Saved entries:
=====

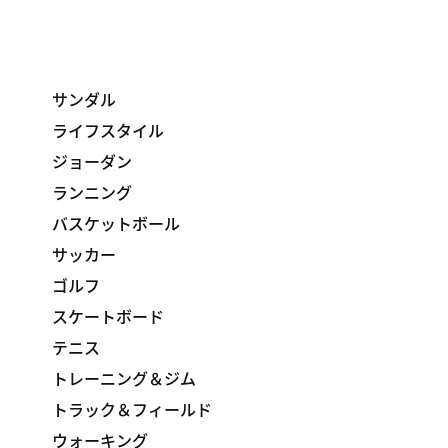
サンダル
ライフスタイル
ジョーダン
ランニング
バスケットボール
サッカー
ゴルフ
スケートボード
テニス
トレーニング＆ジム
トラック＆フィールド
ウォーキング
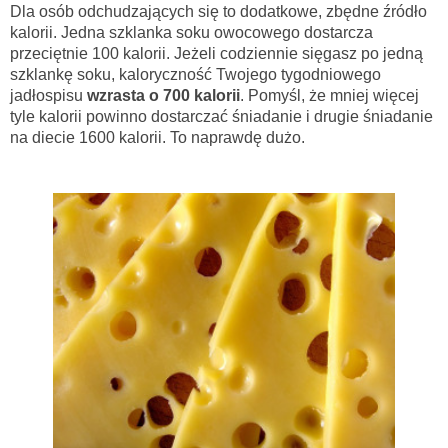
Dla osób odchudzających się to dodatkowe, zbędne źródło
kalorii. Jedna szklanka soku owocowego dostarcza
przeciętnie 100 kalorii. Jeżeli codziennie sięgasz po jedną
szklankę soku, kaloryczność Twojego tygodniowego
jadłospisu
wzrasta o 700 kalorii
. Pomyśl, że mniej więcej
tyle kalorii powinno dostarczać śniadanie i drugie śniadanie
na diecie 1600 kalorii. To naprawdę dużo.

=====

Exercise aim:
Go through the data line by line and say how many lines contain "soku". Give the number alone.

Result of the exercise:
2